Nel campo giunse un gruppo di bambini; il più piccolo era così piccino che lo portavano in collo gli altri; quando poi fu messo a sedere sull’erba, tra i fiori gialli, si rotolò un po’, colse i fiori e li baciò con dolce innocenza.

I bambini un po’ più grandi staccarono invece il fiore dallo stelo cavo, e piegarono lo stelo unendo le due estremità per ottenere anelli e poi una catena: una per il collo, una per le spalle e per la vita, poi per il petto e per la testa; era una magnificenza di catene e ghirlande verdi.

I bambini più grandi ancora presero invece con attenzione le piante fiorite, lo stelo che reggeva quella meravigliosa corona di soffici semi, quel lieve e soffice fiore di lana che è un vero minuscolo capolavoro d’arte e sembra fatto di finissime piume e penne; lo portarono alla bocca e cercarono con un bel soffio di spargerlo al vento.

Chi ci fosse riuscito, avrebbe ricevuto nuovi vestiti entro l’anno, così diceva la nonna.

Il fiore disprezzato diventava in quell’occasione un vero profeta.

«Vedi!» disse il raggio di sole «vedi la sua bellezza, il suo potere!»

«Sì, ma solo per i bambini!» replicò il ramo di melo.

Giunse al campo una vecchietta e si mise a scavare col coltello spuntato e senza manico proprio intorno alle radici del fiore, e lo estirpò; con alcune radici avrebbe fatto il caffè, con le altre avrebbe guadagnato qualche soldo portandole al farmacista.

«La bellezza però è qualcosa di più alto!» disse il ramo di melo.

«Solo gli eletti entrano nel regno della bellezza! C’è differenza tra le piante, proprio come c’è differenza tra gli uomini!»

Il raggio di sole parlò dell’amore infinito di Dio per tutte le cose create e per tutto ciò che ha vita, e della giusta divisione di tutto nel tempo e nell’eternità.

«Questo è ciò che pensa lei!» gli rispose il ramo di melo.

Entrò gente nella stanza, e tra questa anche la giovane contessa che aveva messo il ramo di melo con tanta cura nel vaso trasparente dove la luce del sole brillava; aveva con sé un fiore, o qualcosa di simile, nascosto fra tre o quattro grandi foglie che lo avvolgevano come un cartoccetto per evitare che la corrente d’aria o un soffio di vento lo danneggiasse; e lo portava con tanta delicatezza quale non aveva avuto neppure per il bel ramo di melo.

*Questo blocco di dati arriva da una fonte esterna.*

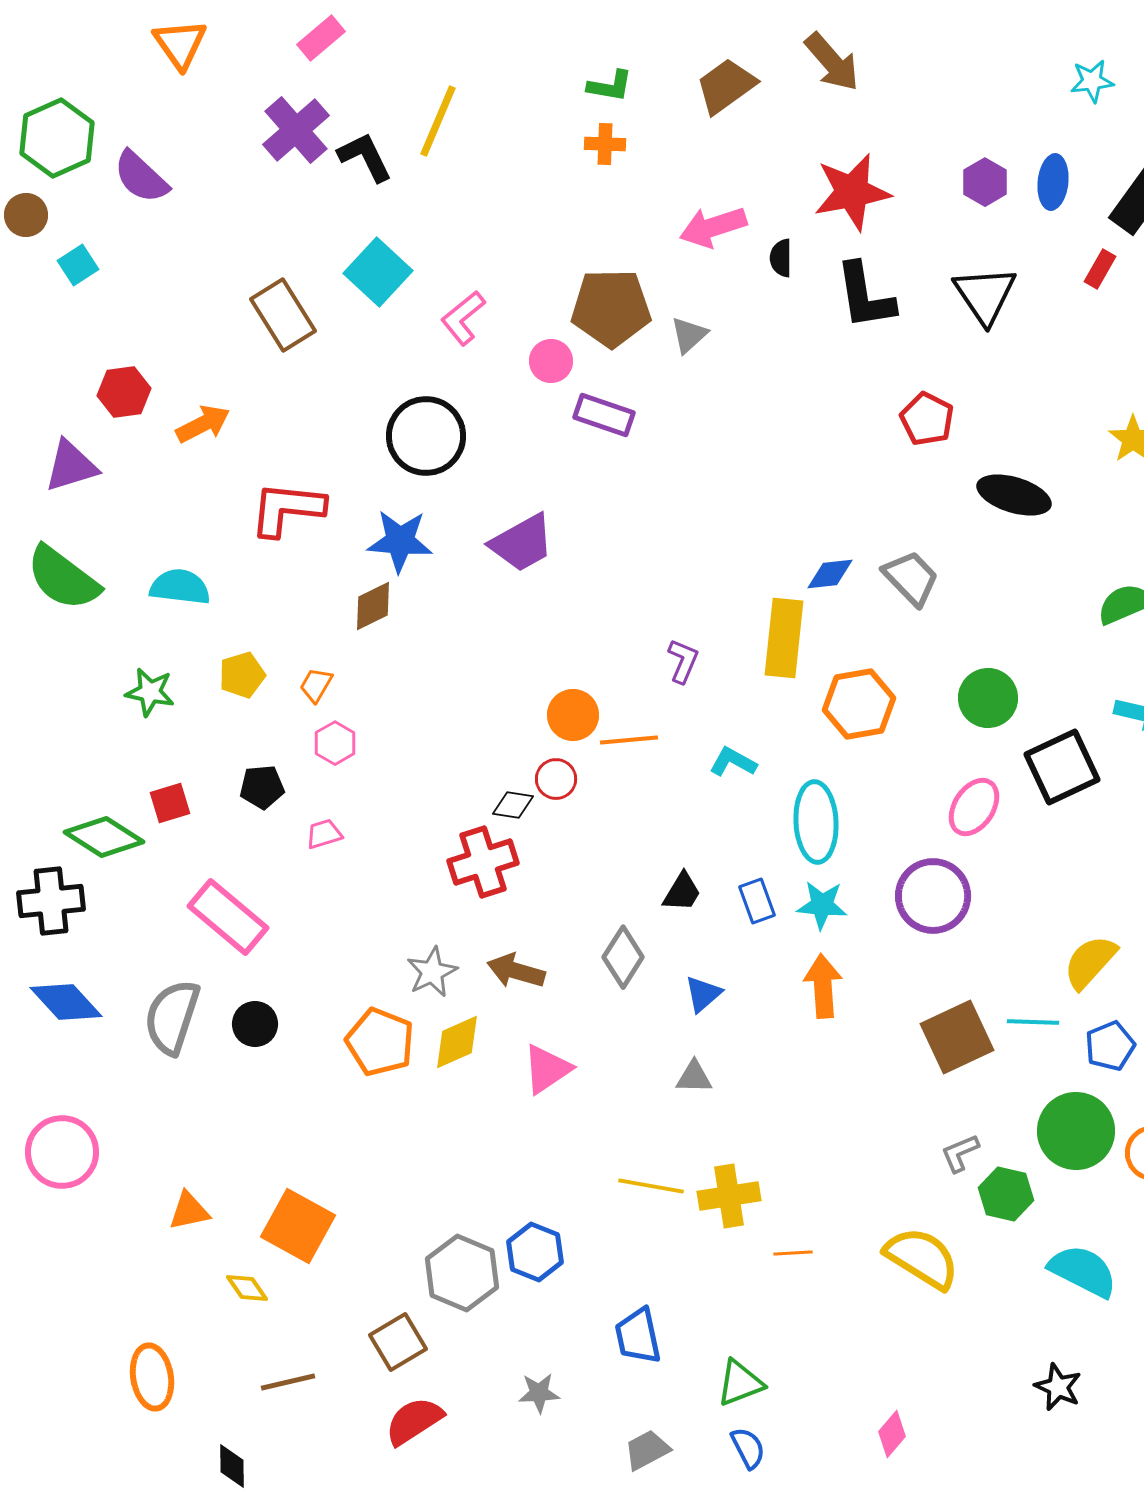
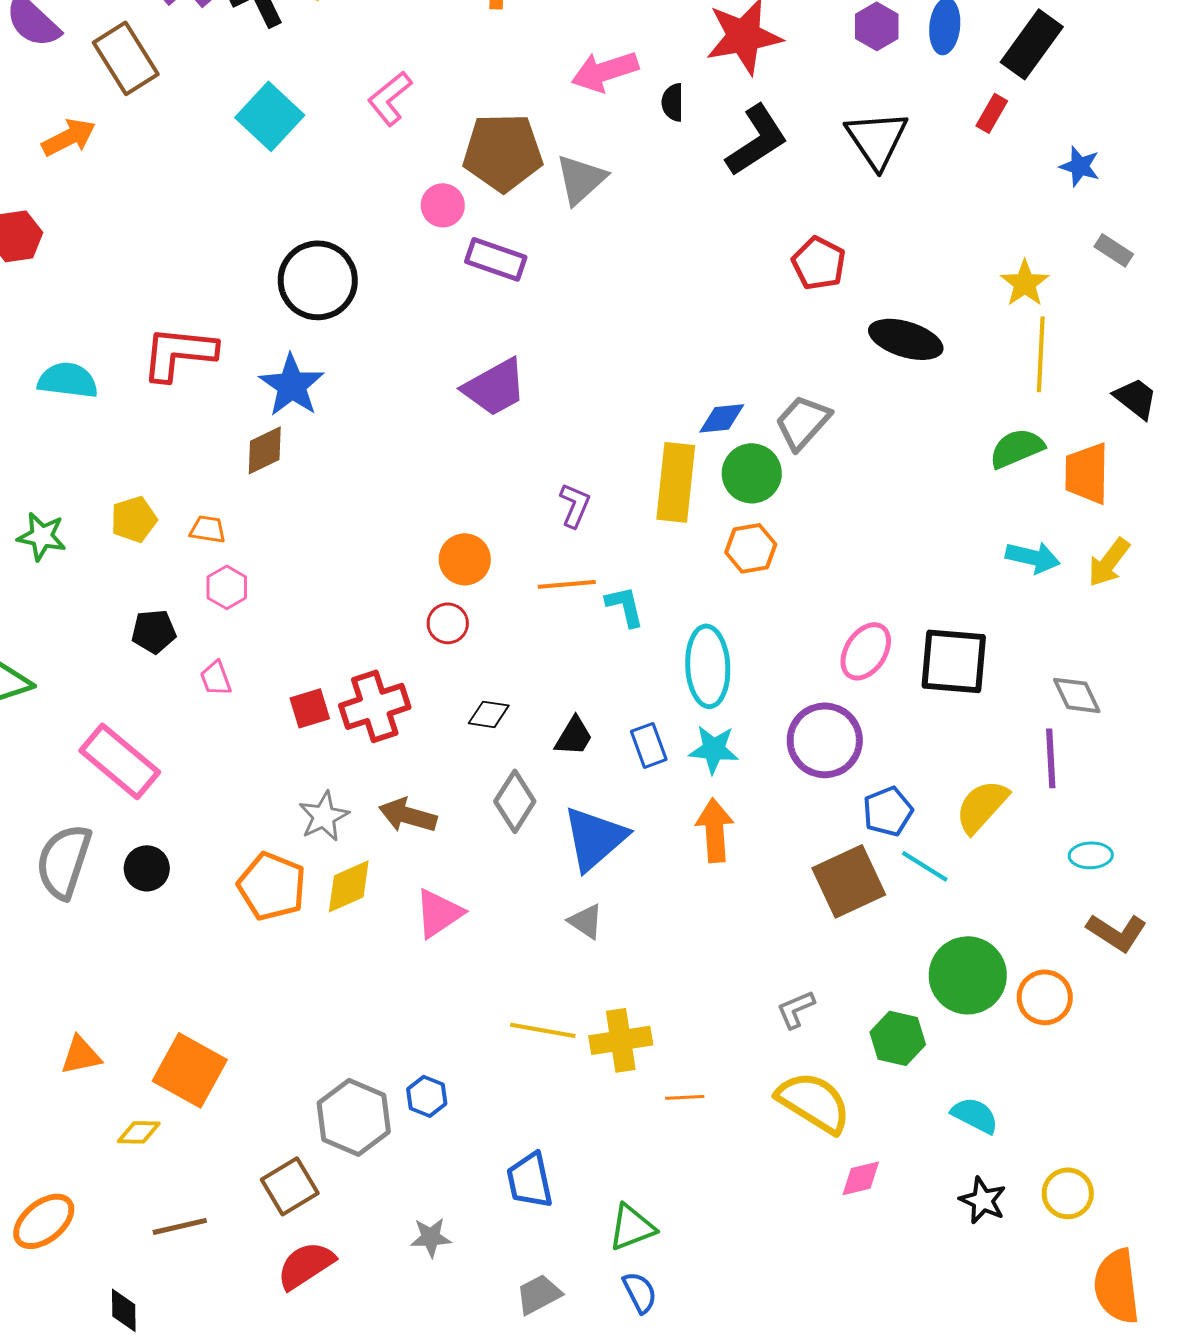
black L-shape: (865, 296) -> (757, 140), turned -114
brown rectangle: (283, 315) -> (126, 58), moved
pink L-shape: (463, 318) -> (390, 98), moved
gray triangle: (689, 335) -> (581, 179), size x1.4
orange arrow: (203, 424) -> (69, 137), moved
blue star: (400, 541) -> (292, 385), turned 30
purple trapezoid: (522, 543) -> (495, 387), moved
gray trapezoid: (911, 578) -> (803, 422), turned -94
cyan semicircle: (180, 587) -> (68, 380), moved
orange trapezoid: (316, 685) -> (208, 529), turned 69
green circle: (988, 698) -> (752, 473), moved
orange hexagon: (859, 704) -> (751, 548), size x0.7
orange line: (629, 740) -> (567, 584), moved
cyan L-shape: (733, 762) -> (625, 606), turned 48
black square: (1062, 767) -> (954, 661), moved, turned 30
red square: (170, 803) -> (310, 708), moved
black diamond: (513, 805) -> (489, 714), moved
pink trapezoid: (324, 834) -> (216, 678), turned -93
blue triangle: (703, 994) -> (595, 838), size x1.8
cyan line: (1033, 1022) -> (925, 866), turned 30
blue pentagon: (1110, 1046) -> (888, 811), moved
gray triangle: (694, 1077) -> (586, 921), turned 33
gray L-shape: (960, 1153) -> (796, 1009), moved
blue hexagon: (535, 1252) -> (427, 1096), size x0.7
cyan semicircle: (1083, 1271) -> (975, 1115), size x0.7
yellow diamond: (247, 1288) -> (139, 1132), turned -54
orange ellipse: (152, 1377) -> (44, 1221), turned 60
black star: (1058, 1387) -> (983, 1200), moved
pink diamond: (892, 1434) -> (861, 1178), moved, turned 36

Piano piano le grandi foglie vennero allontanate e si poté vedere la bella corona di soffici semi del tanto disprezzato soffione giallo.

Era questo il fiore che era stato colto con tanta attenzione e che con tanta premura era stato trasportato affinché non andasse perduta neppure una delle finissime, fragili piume che formano quella figura di nebbia.

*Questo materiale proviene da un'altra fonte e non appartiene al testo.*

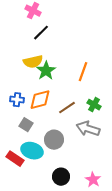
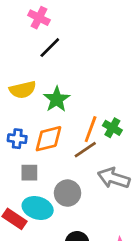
yellow semicircle: (33, 62) -> (23, 90), moved
orange line: (83, 72) -> (91, 129), moved
green cross: (94, 105) -> (112, 128), moved
gray square: (26, 125) -> (29, 173), turned -32

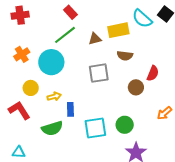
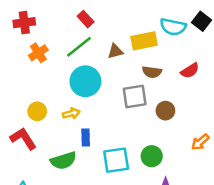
cyan semicircle: (142, 19) -> (173, 27), turned -30
orange cross: (22, 54) -> (38, 53), moved
cyan circle: (51, 62) -> (85, 81), moved
gray square: (99, 73) -> (135, 97), moved
red semicircle: (153, 73) -> (190, 71), moved, turned 35
yellow arrow: (54, 96) -> (71, 113), moved

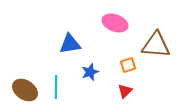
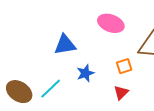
cyan line: (56, 87) -> (51, 89), turned 45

Ora era lì, splendido e intatto; la giovane contessa ne ammirava la bella forma, il soffice splendore, la particolare conformazione, tutta la bellezza, destinata a perdersi nel vento.

«Guardate dunque! Che meravigliosa bellezza il Signore gli ha dato!» esclamò la contessa.

«Voglio dipingerlo insieme al ramo di melo; il ramo appare meraviglioso a tutti, ma anche questo povero fiore ha ricevuto tanto dal Signore, sebbene in un altro modo. Sono così diversi, eppure entrambi sono figli del regno della bellezza.»

E il raggio di sole baciò il povero fiore e baciò il ramo di melo fiorito, le cui foglie sembrarono arrossire un po’.